Provided by: signify-openbsd_24-1_amd64
signify-openbsd — cryptographically sign and verify files
signify-openbsd -C [-q] -p pubkey -x sigfile [file ...] signify-openbsd -G [-n] [-c comment] -p pubkey -s seckey signify-openbsd -S [-ez] [-x sigfile] -s seckey -m message signify-openbsd -V [-eqz] [-p pubkey] [-t keytype] [-x sigfile] -m message
The signify-openbsd utility creates and verifies cryptographic signatures. A signature verifies the integrity of a message. The mode of operation is selected with the following options: -C Verify a signed checksum list, and then verify the checksum for each file. If no files are specified, all of them are checked. sigfile should be the signed output of sha256(1). -G Generate a new key pair. Keynames should follow the convention of keyname.pub and keyname.sec for the public and secret keys, respectively. -S Sign the specified message file and create a signature. -V Verify the message and signature match. The other options are as follows: -c comment Specify the comment to be added during key generation. -e When signing, embed the message after the signature.

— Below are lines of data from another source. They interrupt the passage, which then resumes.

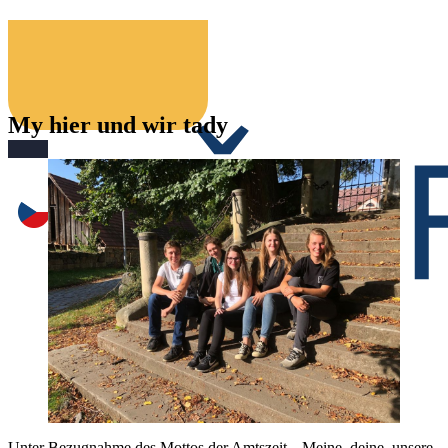
My hier und wir tady
Unter Bezugnahme des Mottos der Amtszeit, „Meine, deine, unsere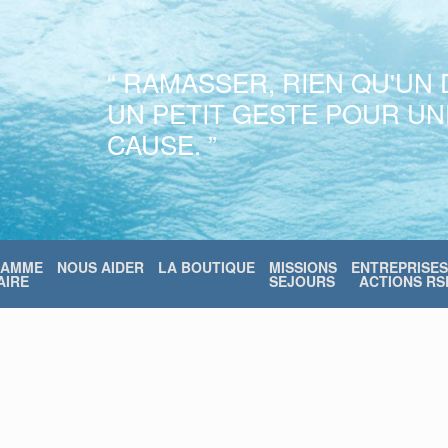
“ RAMASSER, RIEN QU'UN 
UN PETIT GESTE POUR U
CAUSE. ”
RAMME
NOUS AIDER
LA BOUTIQUE
MISSIONS
ENTREPRISES
IRE
SEJOURS
ACTIONS RS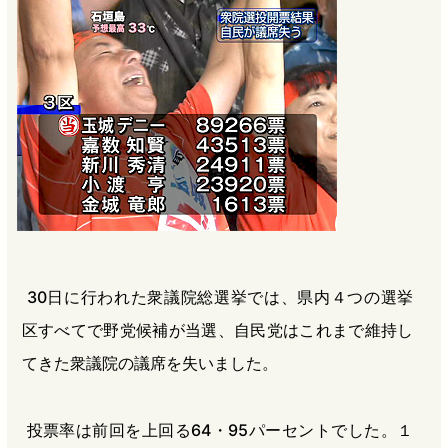
b
n
a
o
a
d
o
s
k
30日に行われた衆議院総選挙では、県内４つの選挙
区すべてで野党候補が当選、自民党はこれまで維持し
てきた衆議院の議席を失いました。
投票率は前回を上回る64・95パーセントでした。１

When verifying, extract the message from the signature. (This requires that the signature was created using -e and creates a new message file as output.) -m message When signing, the file containing the message to sign. When verifying, the file containing the message to verify. When verifying with -e, the file to create. -n Do not ask for a passphrase during key generation. Otherwise, signify-openbsd will prompt the user for a passphrase to protect the secret key. -p pubkey Public key produced by -G, and used by -V to check a signature. -q Quiet mode. Suppress informational output. -s seckey Secret (private) key produced by -G, and used by -S to sign a message. -t keytype When deducing the correct key to check a signature, make sure the actual key matches /etc/signify-openbsd/*-keytype.pub. -x sigfile The signature file to create or verify. The default is message.sig. -z Sign and verify gzip(1) archives, where the signing data is embedded in the gzip(1) header. The key and signature files created by signify-openbsd have the same format. The first line of the file is a free form text comment that may be edited, so long as it does not exceed a single line. Signature comments will be generated based on the name of the secret key used for signing. This comment can then be used as a hint for the name of the public key when verifying. The second line of the file is the actual key or signature base64 encoded.
The signify-openbsd utility exits 0 on success, and >0 if an error occurs. It may fail because of one of the following reasons: · Some necessary files do not exist. · Entered passphrase is incorrect. · The message file was corrupted and its signature does not match. · The message file is too large.
Create a new key pair: $ signify-openbsd -G -p newkey.pub -s newkey.sec Sign a file, specifying a signature name: $ signify-openbsd -S -s key.sec -m message.txt -x msg.sig Verify a signature, using the default signature name: $ signify-openbsd -V -p key.pub -m generalsorders.txt Verify a release directory containing SHA256.sig and a full set of release files: $ signify-openbsd -C -p /etc/signify/openbsd-65-base.pub -x SHA256.sig Verify a bsd.rd before an upgrade: $ signify-openbsd -C -p /etc/signify/openbsd-65-base.pub -x SHA256.sig bsd.rd Sign a gzip archive: $ signify-openbsd -Sz -s key-arc.sec -m in.tgz -x out.tgz Verify a gzip pipeline: $ ftp url | signify-openbsd -Vz -t arc | tar ztf -
The signify-openbsd command first appeared in OpenBSD 5.5.